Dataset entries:

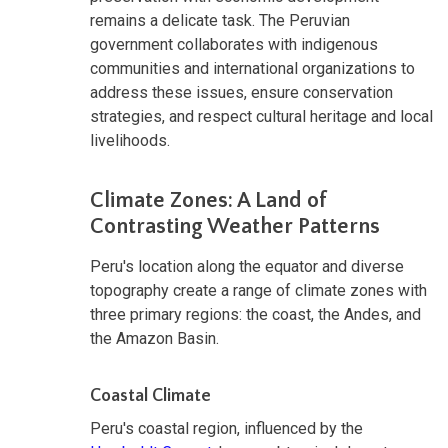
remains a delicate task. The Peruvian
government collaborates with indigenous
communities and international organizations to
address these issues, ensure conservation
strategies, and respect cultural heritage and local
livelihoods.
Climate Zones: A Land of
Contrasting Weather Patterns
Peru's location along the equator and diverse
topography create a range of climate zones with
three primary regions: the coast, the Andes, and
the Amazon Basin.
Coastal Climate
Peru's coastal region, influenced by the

* * *

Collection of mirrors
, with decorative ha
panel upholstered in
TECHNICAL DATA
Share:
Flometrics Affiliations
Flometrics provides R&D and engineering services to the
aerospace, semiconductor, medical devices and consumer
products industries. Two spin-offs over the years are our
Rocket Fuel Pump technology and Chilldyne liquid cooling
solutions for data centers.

■ Problem requirements ■
Go through the data and return each line where the word "Flometrics" appears.

■ Solution ■
Flometrics Affiliations
Flometrics provides R&D and engineering services to the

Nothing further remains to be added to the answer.